An overview of deep learning methods in radiology
The most straightforward way of training a convolutional neural network (CNN) is to start with a random set of weights and train it using available data specific to the problem being solved (training from scratch). However, given the large number of parameters (weights) in a network, often above 10 million, and a limited amount of training data, a network may overfit to the available data, resulting in poor performance on test data. Two training methods have been developed to address this issue: transfer learning [1] and off-the-shelf features (a.k.a. deep features) [2]. A diagram comparing training from scratch with transfer learning and off-the-shelf deep features is shown in Figure 1.

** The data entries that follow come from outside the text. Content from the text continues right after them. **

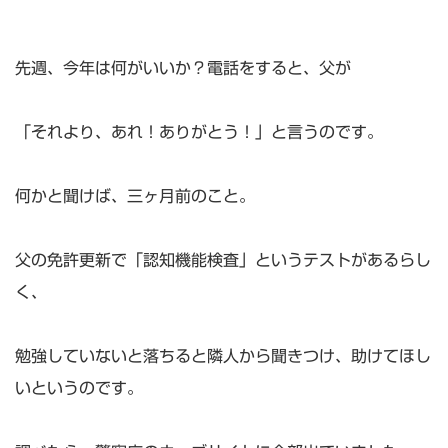
先週、今年は何がいいか？電話をすると、父が
「それより、あれ！ありがとう！」と言うのです。
何かと聞けば、三ヶ月前のこと。
父の免許更新で「認知機能検査」というテストがあるらし
く、
勉強していないと落ちると隣人から聞きつけ、助けてほし
いというのです。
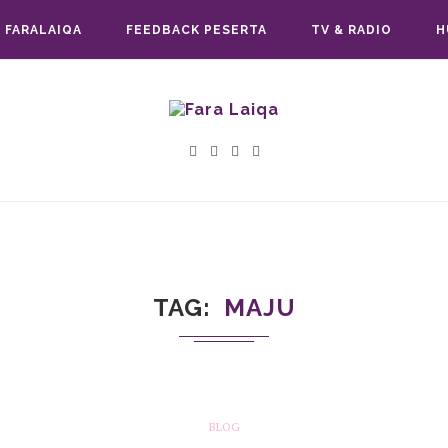
 FARALAIQA
FEEDBACK PESERTA
TV & RADIO
H
TAG
MAJU
BLOG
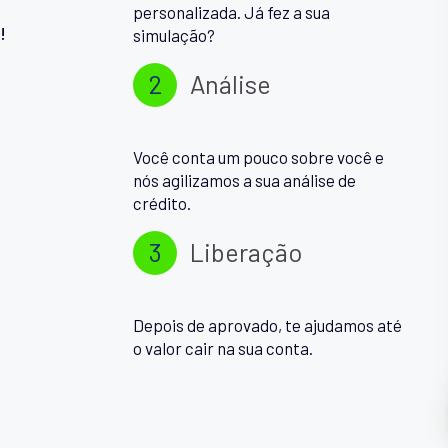
personalizada. Já fez a sua
!
simulação?
2
Análise
Você conta um pouco sobre você e
nós agilizamos a sua análise de
crédito.
3
Liberação
Depois de aprovado, te ajudamos até
o valor cair na sua conta.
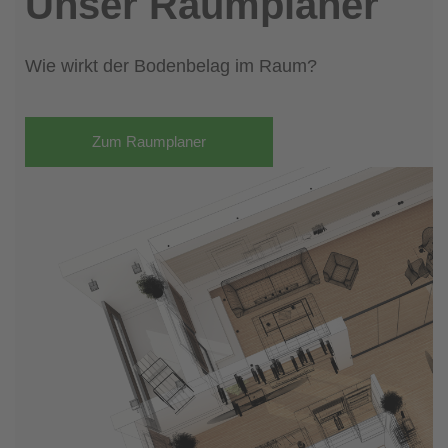
Unser Raumplaner
Wie wirkt der Bodenbelag im Raum?
Zum Raumplaner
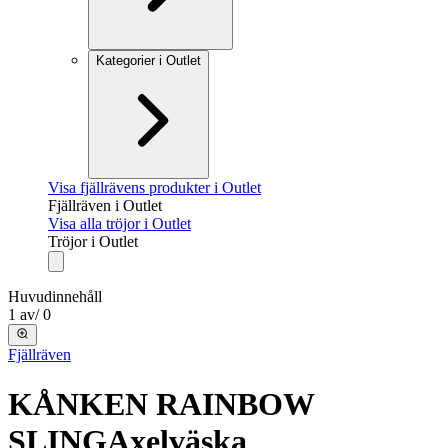
Kategorier i Outlet
Visa fjällrävens produkter i Outlet
Fjällräven i Outlet
Visa alla tröjor i Outlet
Tröjor i Outlet
Huvudinnehåll
1
av
/
0
Fjällräven
KÅNKEN RAINBOW
SLING
Axelväska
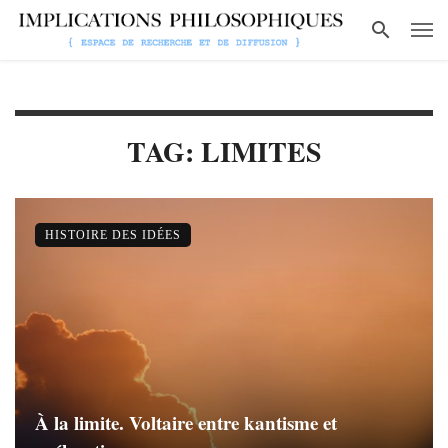
TAG: LIMITES
HISTOIRE DES IDÉES
À la limite. Voltaire entre kantisme et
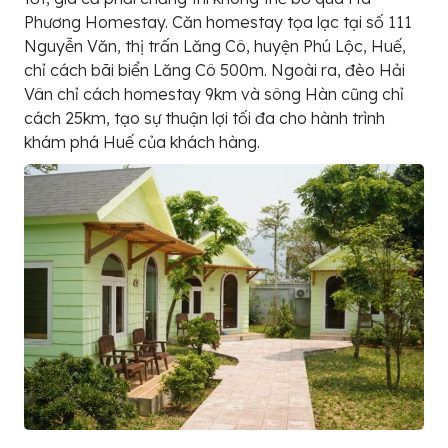
Phương Homestay. Căn homestay tọa lạc tại số 111
Nguyễn Văn, thị trấn Lăng Cô, huyện Phú Lộc, Huế,
chỉ cách bãi biển Lăng Cô 500m. Ngoài ra, đèo Hải
Vân chỉ cách homestay 9km và sông Hàn cũng chỉ
cách 25km, tạo sự thuận lợi tối đa cho hành trình
khám phá Huế của khách hàng.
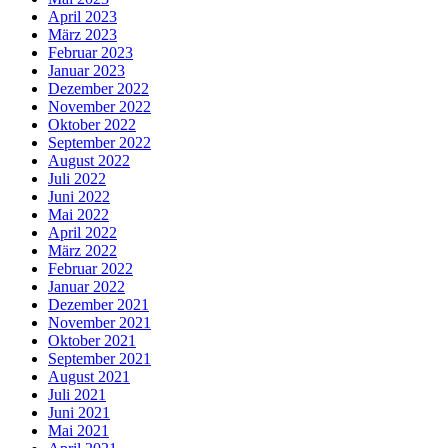
April 2023
März 2023
Februar 2023
Januar 2023
Dezember 2022
November 2022
Oktober 2022
September 2022
August 2022
Juli 2022
Juni 2022
Mai 2022
April 2022
März 2022
Februar 2022
Januar 2022
Dezember 2021
November 2021
Oktober 2021
September 2021
August 2021
Juli 2021
Juni 2021
Mai 2021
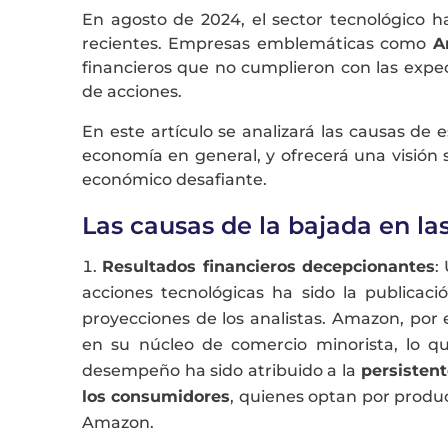
En agosto de 2024, el sector tecnológico h
recientes. Empresas emblemáticas como
A
financieros que no cumplieron con las exp
de acciones.
En este artículo se analizará las causas de e
economía en general, y ofrecerá una visión 
económico desafiante.
Las causas de la bajada en la
Resultados financieros d
ecepcionantes
:
acciones tecnológicas ha sido la publicaci
proyecciones de los analistas. Amazon, por
en su núcleo de comercio minorista, lo qu
desempeño ha sido atribuido a la
persistent
los consumidores
, quienes optan por produ
Amazon​
.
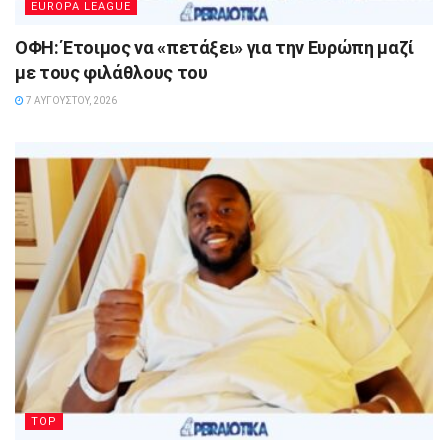
EUROPA LEAGUE
ΟΦΗ: Έτοιμος να «πετάξει» για την Ευρώπη μαζί
με τους φιλάθλους του
7 ΑΥΓΟΎΣΤΟΥ, 2026
TOP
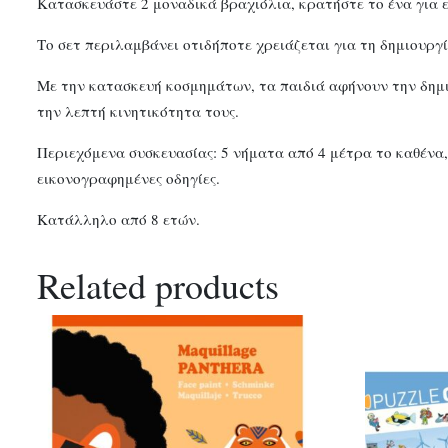
Κατασκευάστε 2 μοναδικά βραχιόλια, κρατήστε το ένα για ε
Το σετ περιλαμβάνει οτιδήποτε χρειάζεται για τη δημιουργ
Με την κατασκευή κοσμημάτων, τα παιδιά αφήνουν την δημ
την λεπτή κινητικότητα τους.
Περιεχόμενα συσκευασίας: 5 νήματα από 4 μέτρα το καθένα, 
εικονογραφημένες οδηγίες.
Κατάλληλο από 8 ετών.
Related products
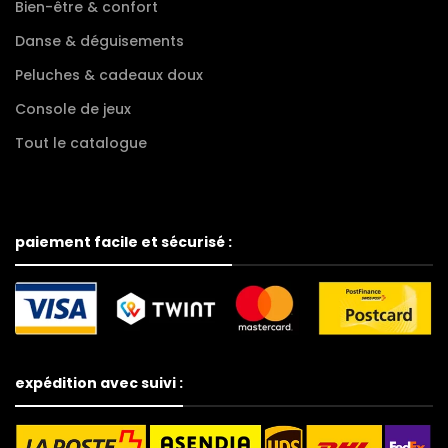
Bien-être & confort
Danse & déguisements
Peluches & cadeaux doux
Console de jeux
Tout le catalogue
paiement facile et sécurisé :
expédition avec suivi :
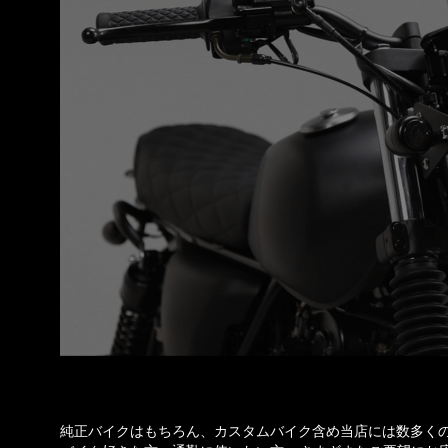
純正バイクはもちろん、カスタムバイク含め当店には数多く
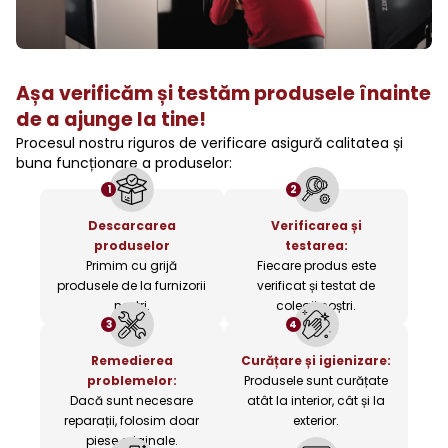
Așa verificăm și testăm produsele înainte
de a ajunge la tine!
Procesul nostru riguros de verificare asigură calitatea și
buna funcționare a produselor:
1
2
Descarcarea
Verificarea și
produselor
testarea:
Primim cu grijă
Fiecare produs este
produsele de la furnizorii
verificat și testat de
noștri.
colegii noștri.
3
4
Remedierea
Curățare și igienizare:
problemelor:
Produsele sunt curățate
Dacă sunt necesare
atât la interior, cât și la
reparații, folosim doar
exterior.
piese originale.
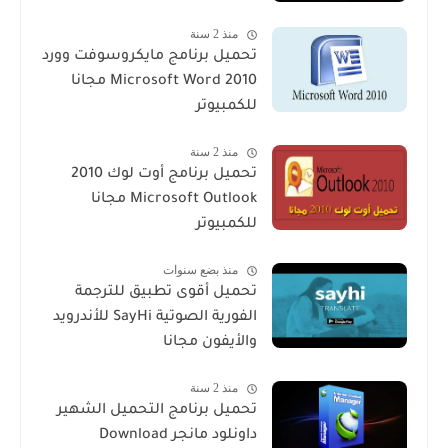
منذ 2 سنة
تحميل برنامج مايكروسوفت وورد
2010 Microsoft Word مجانا
للكمبيوتر
منذ 2 سنة
تحميل برنامج أوت لوك 2010
Microsoft Outlook مجانا
للكمبيوتر
منذ بضع سنوات
تحميل أقوى تطبيق للترجمة
الفورية الصوتية SayHi للأندرويد
والأيفون مجانا
منذ 2 سنة
تحميل برنامج التحميل الشهير
داونلود مانجر Download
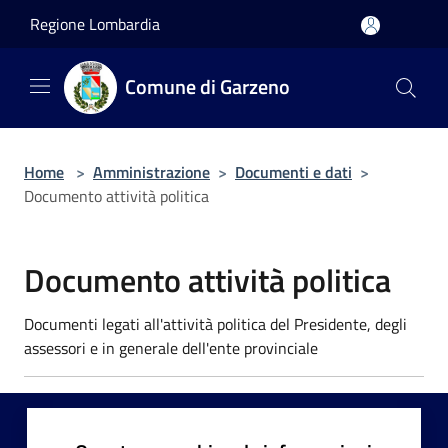
Salta al contenuto principale
Regione Lombardia
Comune di Garzeno
Home
>
Amministrazione
>
Documenti e dati
>
Documento attività politica
Documento attività politica
Documenti legati all'attività politica del Presidente, degli
assessori e in generale dell'ente provinciale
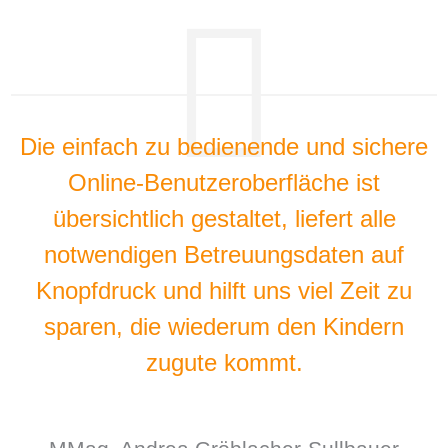
Die einfach zu bedienende und sichere
Online-Benutzeroberfläche ist
übersichtlich gestaltet, liefert alle
notwendigen Betreuungsdaten auf
Knopfdruck und hilft uns viel Zeit zu
sparen, die wiederum den Kindern
zugute kommt.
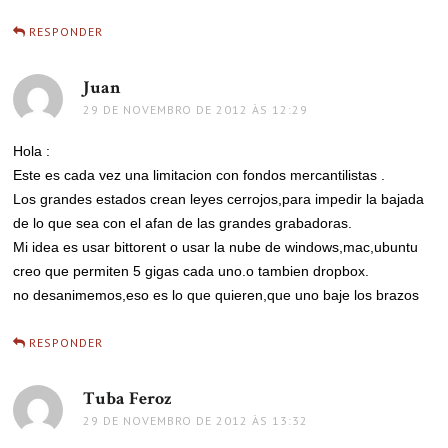
RESPONDER
Juan
disse:
29 DE NOVEMBRO DE 2012 ÀS 12:29
Hola :
Este es cada vez una limitacion con fondos mercantilistas .
Los grandes estados crean leyes cerrojos,para impedir la bajada
de lo que sea con el afan de las grandes grabadoras.
Mi idea es usar bittorent o usar la nube de windows,mac,ubuntu
creo que permiten 5 gigas cada uno.o tambien dropbox.
no desanimemos,eso es lo que quieren,que uno baje los brazos
RESPONDER
Tuba Feroz
disse:
29 DE NOVEMBRO DE 2012 ÀS 13:32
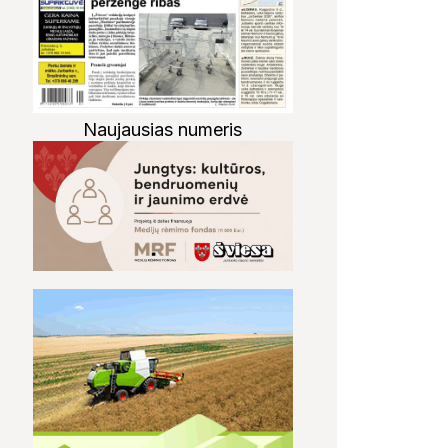
Naujausias numeris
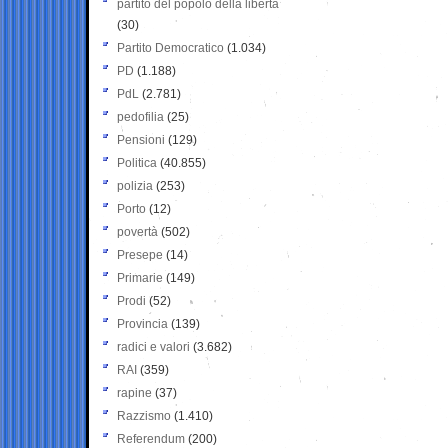
partito del popolo della libertà
(30)
Partito Democratico
(1.034)
PD
(1.188)
PdL
(2.781)
pedofilia
(25)
Pensioni
(129)
Politica
(40.855)
polizia
(253)
Porto
(12)
povertà
(502)
Presepe
(14)
Primarie
(149)
Prodi
(52)
Provincia
(139)
radici e valori
(3.682)
RAI
(359)
rapine
(37)
Razzismo
(1.410)
Referendum
(200)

Figure 1. An overview of deep learning methods. Comparison between training from scratch, transfer learning and deep features approaches.
In the transfer learning, the network is first trained using a different dataset, e.g. ImageNet. Then, the network is “fine-tuned” through additional training with data specific to the problem to be addressed. The idea behind this approach is that solving different visual tasks shares a certain level of processing such as recognition of edges or simple shapes. Another way to address the issue of limited training data is the deep features approach which uses convolutional neural networks which have been trained on a different dataset to extract features from the images. This is done by extracting activations of layers prior to the network’s final layer. Those layers typically have hundreds or thousands of outputs. Then, these outputs are used as inputs to “traditional” classifiers such as linear discriminant analysis, support vector machines, decision trees, etc. This is similar to transfer learning (and is sometimes considered a part of transfer learning) with the difference being that the last layers of a CNN are replaced by a traditional classifier and other layers are not additionally trained.
Links
- Journal paper: Journal of Magnetic Resonance Imaging
- arXiv paper: arXiv:1802.08717
References
[1] Jason Yosinski, Jeff Clune, Yoshua Bengio, and Hod Lipson. How transferable are features in deep neural networks? In Advances in neural information processing systems, pages 3320-3328, 2014.
[2] Ali Sharif Razavian, Hossein Azizpour, Josephine Sullivan, and Stefan Carlsson. CNN features off-the-shelf: an astounding baseline for recognition. In Proceedings of the IEEE conference on computer vision and pattern recognition workshops, pages 806–813, 2014.